§ **Available data**:

--- --- ---

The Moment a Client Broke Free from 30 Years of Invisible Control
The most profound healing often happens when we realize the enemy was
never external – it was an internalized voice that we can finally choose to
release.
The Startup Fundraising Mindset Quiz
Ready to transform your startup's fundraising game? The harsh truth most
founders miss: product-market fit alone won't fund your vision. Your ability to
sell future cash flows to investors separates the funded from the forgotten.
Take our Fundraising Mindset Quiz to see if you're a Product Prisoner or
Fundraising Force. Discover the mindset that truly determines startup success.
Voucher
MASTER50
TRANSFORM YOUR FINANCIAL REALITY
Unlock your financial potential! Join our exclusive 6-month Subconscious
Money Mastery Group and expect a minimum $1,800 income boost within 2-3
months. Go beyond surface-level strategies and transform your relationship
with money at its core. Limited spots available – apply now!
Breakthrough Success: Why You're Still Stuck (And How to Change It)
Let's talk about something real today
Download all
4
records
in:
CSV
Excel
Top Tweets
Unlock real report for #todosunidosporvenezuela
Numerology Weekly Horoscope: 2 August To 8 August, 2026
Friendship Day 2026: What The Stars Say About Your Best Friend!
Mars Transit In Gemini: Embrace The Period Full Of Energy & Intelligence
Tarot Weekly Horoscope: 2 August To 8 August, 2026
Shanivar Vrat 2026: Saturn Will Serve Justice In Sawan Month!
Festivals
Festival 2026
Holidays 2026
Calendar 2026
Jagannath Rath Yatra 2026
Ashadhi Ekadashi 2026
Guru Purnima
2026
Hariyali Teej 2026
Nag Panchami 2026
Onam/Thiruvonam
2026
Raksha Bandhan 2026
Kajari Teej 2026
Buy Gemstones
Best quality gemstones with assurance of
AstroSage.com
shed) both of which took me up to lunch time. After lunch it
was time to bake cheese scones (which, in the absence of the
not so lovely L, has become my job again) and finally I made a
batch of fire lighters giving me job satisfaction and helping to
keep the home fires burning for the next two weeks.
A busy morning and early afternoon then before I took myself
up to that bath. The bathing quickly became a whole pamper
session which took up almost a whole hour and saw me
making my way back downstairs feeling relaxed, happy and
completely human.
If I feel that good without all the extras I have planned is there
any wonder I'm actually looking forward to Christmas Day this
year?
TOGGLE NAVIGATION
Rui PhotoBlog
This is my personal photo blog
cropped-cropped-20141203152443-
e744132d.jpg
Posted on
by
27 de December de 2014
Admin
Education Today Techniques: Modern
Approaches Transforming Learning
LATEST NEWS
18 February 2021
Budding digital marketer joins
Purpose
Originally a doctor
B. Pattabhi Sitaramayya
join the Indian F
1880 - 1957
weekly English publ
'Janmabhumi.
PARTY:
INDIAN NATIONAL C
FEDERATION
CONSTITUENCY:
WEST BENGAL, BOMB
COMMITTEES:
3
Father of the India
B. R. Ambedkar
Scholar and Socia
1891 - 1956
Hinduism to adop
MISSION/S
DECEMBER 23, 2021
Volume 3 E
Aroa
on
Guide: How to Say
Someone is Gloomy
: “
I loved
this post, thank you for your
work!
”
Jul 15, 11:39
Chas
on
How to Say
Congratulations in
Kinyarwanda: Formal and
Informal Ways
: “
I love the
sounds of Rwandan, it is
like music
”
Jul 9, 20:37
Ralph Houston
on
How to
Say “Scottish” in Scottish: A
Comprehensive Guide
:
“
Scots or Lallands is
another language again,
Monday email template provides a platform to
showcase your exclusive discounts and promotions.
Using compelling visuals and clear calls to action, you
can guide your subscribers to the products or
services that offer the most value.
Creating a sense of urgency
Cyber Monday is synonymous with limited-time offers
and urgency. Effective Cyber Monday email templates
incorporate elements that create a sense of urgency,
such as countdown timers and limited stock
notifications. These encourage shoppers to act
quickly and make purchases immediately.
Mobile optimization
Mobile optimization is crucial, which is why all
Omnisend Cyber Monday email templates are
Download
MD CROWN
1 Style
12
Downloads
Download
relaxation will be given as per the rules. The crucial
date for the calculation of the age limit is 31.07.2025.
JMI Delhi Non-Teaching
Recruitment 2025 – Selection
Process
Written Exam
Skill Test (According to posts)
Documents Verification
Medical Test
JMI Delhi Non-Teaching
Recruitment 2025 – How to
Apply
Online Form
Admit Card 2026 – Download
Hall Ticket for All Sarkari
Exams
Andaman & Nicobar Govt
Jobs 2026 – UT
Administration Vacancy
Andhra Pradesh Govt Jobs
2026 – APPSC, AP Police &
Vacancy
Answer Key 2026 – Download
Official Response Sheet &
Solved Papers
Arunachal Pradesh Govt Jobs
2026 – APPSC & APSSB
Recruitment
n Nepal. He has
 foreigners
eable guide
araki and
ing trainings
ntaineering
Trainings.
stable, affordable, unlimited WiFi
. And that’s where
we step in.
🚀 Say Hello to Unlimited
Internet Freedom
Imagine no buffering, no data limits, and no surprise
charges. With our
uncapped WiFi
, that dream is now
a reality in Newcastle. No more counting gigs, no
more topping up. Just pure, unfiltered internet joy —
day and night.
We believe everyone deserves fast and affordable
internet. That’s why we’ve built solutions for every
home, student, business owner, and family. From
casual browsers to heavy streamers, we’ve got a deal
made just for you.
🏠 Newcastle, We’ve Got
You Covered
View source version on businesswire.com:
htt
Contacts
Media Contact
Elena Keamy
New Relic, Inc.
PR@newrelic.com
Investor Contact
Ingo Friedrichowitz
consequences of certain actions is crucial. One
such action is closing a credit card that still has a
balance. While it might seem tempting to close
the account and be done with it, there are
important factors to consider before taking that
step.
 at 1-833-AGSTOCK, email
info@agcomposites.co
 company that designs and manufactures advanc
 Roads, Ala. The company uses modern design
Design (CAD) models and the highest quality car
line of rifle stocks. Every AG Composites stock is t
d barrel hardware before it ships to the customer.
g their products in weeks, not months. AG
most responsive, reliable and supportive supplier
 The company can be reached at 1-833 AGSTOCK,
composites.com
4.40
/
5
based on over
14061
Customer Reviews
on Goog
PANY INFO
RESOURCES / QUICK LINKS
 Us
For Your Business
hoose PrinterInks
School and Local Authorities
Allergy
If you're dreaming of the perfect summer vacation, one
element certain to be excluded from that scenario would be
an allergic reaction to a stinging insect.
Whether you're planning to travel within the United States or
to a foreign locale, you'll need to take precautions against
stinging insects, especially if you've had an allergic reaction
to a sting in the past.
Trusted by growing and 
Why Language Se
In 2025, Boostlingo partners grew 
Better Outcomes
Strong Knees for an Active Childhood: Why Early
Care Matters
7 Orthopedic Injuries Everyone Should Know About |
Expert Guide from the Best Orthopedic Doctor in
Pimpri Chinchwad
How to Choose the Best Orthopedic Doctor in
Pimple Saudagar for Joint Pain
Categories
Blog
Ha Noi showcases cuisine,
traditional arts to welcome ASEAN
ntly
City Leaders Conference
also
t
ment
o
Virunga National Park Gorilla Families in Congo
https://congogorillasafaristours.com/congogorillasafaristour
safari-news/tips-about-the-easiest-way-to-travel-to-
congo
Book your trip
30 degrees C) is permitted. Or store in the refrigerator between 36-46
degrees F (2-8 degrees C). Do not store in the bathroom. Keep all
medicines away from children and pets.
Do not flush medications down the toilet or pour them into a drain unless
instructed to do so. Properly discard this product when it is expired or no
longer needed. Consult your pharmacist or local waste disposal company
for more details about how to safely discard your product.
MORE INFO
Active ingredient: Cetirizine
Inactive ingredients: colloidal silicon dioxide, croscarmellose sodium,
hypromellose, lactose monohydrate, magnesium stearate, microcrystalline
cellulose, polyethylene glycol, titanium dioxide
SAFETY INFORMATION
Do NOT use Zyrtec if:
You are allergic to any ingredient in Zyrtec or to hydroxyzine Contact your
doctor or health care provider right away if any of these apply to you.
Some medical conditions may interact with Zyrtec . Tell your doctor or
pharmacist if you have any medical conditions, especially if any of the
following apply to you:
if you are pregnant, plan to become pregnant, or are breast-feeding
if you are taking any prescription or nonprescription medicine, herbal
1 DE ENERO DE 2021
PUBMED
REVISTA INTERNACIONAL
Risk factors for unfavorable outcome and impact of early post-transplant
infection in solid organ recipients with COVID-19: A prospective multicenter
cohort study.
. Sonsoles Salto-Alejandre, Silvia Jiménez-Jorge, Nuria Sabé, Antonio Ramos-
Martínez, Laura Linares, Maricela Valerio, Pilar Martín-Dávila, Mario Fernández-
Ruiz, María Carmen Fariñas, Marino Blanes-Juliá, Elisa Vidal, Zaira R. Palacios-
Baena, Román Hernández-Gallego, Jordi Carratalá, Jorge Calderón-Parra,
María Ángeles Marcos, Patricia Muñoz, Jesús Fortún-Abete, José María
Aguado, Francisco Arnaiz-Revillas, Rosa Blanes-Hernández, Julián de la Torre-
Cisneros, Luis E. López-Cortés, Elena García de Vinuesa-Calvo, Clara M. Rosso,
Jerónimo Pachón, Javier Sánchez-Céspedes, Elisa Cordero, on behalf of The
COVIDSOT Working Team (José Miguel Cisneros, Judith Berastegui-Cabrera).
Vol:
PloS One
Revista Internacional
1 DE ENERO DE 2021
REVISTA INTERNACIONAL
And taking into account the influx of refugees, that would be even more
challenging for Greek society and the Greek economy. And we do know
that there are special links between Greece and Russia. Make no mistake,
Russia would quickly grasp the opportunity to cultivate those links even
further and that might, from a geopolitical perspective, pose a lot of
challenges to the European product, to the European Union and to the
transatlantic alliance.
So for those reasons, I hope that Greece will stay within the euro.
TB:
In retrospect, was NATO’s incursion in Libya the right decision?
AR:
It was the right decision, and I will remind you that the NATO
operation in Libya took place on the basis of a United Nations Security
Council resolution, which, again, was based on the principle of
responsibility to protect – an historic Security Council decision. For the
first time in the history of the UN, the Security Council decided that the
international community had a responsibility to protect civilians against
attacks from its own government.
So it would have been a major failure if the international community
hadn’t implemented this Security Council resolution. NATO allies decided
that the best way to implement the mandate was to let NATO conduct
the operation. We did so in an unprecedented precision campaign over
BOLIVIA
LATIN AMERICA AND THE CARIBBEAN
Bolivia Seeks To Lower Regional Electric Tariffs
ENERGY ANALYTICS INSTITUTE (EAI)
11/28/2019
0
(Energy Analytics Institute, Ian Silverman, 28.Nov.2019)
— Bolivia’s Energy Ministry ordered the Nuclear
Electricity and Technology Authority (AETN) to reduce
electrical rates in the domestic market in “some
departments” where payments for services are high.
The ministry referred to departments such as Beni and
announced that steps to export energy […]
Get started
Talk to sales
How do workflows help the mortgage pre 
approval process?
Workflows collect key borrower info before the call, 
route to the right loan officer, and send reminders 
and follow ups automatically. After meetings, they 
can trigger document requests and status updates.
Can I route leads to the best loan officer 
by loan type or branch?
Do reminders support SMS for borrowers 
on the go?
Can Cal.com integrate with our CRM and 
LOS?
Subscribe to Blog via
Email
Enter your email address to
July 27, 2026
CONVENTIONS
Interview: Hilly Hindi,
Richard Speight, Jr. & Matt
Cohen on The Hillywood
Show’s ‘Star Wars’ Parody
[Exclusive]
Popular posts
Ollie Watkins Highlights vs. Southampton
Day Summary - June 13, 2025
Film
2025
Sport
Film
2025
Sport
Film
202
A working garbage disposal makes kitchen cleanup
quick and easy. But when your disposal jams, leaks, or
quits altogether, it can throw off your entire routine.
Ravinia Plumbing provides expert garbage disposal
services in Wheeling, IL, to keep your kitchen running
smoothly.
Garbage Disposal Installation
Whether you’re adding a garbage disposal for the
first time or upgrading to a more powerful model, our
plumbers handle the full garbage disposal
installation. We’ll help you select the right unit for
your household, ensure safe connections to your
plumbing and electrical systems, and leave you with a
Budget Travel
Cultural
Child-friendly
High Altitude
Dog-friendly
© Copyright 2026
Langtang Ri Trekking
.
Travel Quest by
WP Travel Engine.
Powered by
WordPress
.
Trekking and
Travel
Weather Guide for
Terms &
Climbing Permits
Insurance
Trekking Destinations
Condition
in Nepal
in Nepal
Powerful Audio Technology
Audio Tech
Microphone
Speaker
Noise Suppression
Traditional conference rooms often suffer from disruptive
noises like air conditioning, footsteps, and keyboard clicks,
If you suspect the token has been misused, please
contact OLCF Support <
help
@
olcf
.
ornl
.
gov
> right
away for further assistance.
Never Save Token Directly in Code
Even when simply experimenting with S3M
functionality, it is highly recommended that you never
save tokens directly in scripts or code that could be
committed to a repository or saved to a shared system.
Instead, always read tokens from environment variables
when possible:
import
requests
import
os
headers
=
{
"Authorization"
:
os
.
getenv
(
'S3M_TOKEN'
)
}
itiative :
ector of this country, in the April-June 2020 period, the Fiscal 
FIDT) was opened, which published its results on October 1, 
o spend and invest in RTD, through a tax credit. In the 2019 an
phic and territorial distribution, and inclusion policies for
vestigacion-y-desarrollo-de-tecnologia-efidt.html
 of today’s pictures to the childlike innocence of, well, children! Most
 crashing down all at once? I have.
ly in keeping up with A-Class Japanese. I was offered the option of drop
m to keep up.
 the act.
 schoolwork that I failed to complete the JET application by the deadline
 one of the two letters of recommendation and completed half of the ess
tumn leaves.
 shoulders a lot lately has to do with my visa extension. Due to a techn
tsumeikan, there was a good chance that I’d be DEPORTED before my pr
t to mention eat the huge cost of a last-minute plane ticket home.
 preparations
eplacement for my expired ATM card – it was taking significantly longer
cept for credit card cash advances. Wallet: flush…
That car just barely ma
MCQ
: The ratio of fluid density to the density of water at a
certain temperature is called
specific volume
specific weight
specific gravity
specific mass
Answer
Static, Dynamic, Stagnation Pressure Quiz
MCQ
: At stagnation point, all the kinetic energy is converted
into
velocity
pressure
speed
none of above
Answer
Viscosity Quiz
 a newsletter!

--- --- ---

§ **To do**:
Out of the listing above, reproduce exactly the lines from the one with "Answer Key 2026 – Download" up to and including the one with "And that’s where".

§ **Response to this task**:
Answer Key 2026 – Download
Official Response Sheet &
Solved Papers
Arunachal Pradesh Govt Jobs
2026 – APPSC & APSSB
Recruitment
n Nepal. He has
 foreigners
eable guide
araki and
ing trainings
ntaineering
Trainings.
stable, affordable, unlimited WiFi
. And that’s where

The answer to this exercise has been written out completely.